Typing overview¶
PydanTable supports two end-user strategies for DataFrameModel static typing, plus a third checker used to validate the library itself:
| Strategy | Checkers | Schema-evolving chains |
|---|---|---|
| Inferred chains | mypy with pydantable.mypy_plugin |
Return types refine from literals / conservative plugin rules. |
| Explicit after-model | Pyright, Pylance, Astral ty, and any checker without the plugin |
Shipped .pyi stubs; after a transform, use as_model(...) / try_as_model(...) / assert_model(...). |
Astral ty does not load mypy plugins. For application code type-checked with ty, treat it like Pyright/Pylance: use the explicit after-model pattern, not plugin inference.
The pydantable repo runs ty check on first-party trees in CI (make check-python). That validates annotations and APIs; it is not a substitute for running mypy with the plugin in your project if you rely on inferred chains.
This page consolidates the typing story and links to the relevant contracts.
The typing contract (nominal model, derived row type, structural helpers)¶
- Nominal table type: users name subclasses of
DataFrameModel(for exampleclass Users(DataFrameModel): ...). - Row type is derived: each
DataFrameModelsubclass generates a per-row Pydantic model exposed asUsers.RowModel. - Generics are for relationships / helpers: for cross-model helpers, prefer structural typing rather than pretending
DataFrameModel[Row]“is” a particular subclass.

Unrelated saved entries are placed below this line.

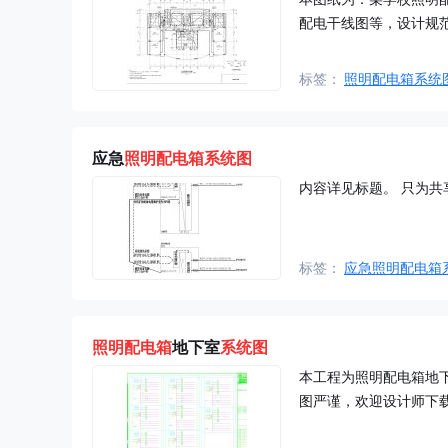
配电干线图等，设计规
标签：
照明配电箱系统
应急
照明配电箱系统图
内容详见标题。 只为
标签：
应急照明配电箱
照明
配电箱
地下室
系统图
本工程为照明配电箱地
图严谨，欢迎设计师下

Structural helper types (pydantable.typing)¶
For reusable helpers that accept any model with a given row type, use the Protocol:
from pydantable.typing import DataFrameModelWithRow
def materialize_rows(m: DataFrameModelWithRow[RowT]) -> list[RowT]:
return m.rows()
SupportsLazyAsyncMaterialize (async acollect)¶
- Use
DataFrameModelWithRow[RowT]when the helper needs sync row APIs (rows,collect, …) tied to a knownRowModel. - Use
SupportsLazyAsyncMaterialize[Any](or parameterizeRowTif you do) when the helper only awaitsacollectand must accept both a concreteDataFrameModeland a lazyAwaitableDataFrameModel(for example afteraread_*or chainedselect/filter/ …).
SupportsLazyAsyncMaterialize describes the acollect contract. It does not include sync collect: synchronous APIs should take DataFrameModel (or a subclass) instead.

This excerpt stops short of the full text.